原题:
Given a m x n grid filled with non-negative numbers, find a path from top left to bottom right which minimizes the sum of all numbers along its path.
Note: You can only move either down or right at any point in time.
解题:
这个明显是一个DP的问题,从(0,0)点出发,到达(m-1, n-1)点,每次选择的时候都是依据上一次的结果推断后做累加。

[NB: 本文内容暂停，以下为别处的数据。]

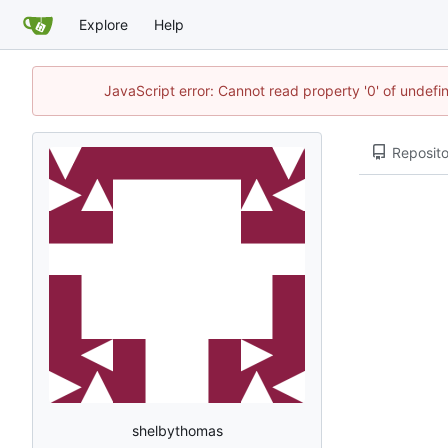
Explore
Help
JavaScript error: Cannot read property '0' of undef
Reposito
shelbythomas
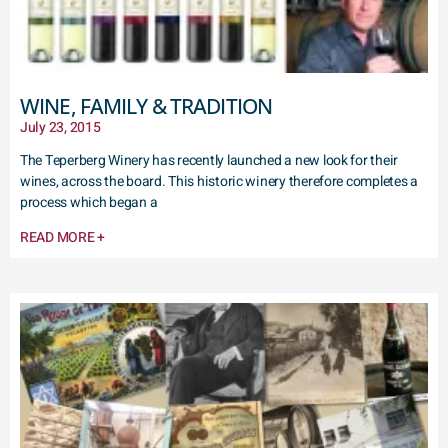
WINE, FAMILY & TRADITION
July 23, 2015
The Teperberg Winery has recently launched a new look for their
wines, across the board. This historic winery therefore completes a
process which began a
READ MORE +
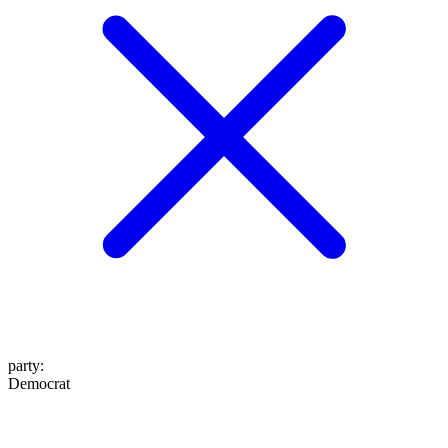
party
:
Democrat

dp[i][j] = (dp[i-1][j] > dp[i][j-1] ?
dp[i][j-1] : dp[i-1][j]) + grid[i][j];
选择最小的值来更新当前的结果。
能够AC的C++代码例如以下:
int minPathSum(vector<vector<int>>& grid) {
if(grid.size() < 1 || grid[0].size() < 1)
return -1;
int m = grid.size(), n = grid[0].size();
int **dp = new int*[m];
for(int i=0; i<m; i++){
dp[i] = new int[n];
memset(dp[i], 0, sizeof(int) * n);
}
dp[0][0] = grid[0][0];
for(int i=1; i<m; i++){
dp[i][0] = dp[i-1][0] + grid[i][0];
}
for(int i=1; i<n; i++){
dp[0][i] = dp[0][i-1] + grid[0][i];
}
for(int i=1; i<m; i++){
for(int j=1; j<n; j++){
dp[i][j] = (dp[i-1][j] > dp[i][j-1] ? dp[i][j-1] : dp[i-1][j]) + grid[i][j];
}
}
return dp[m-1][n-1];
}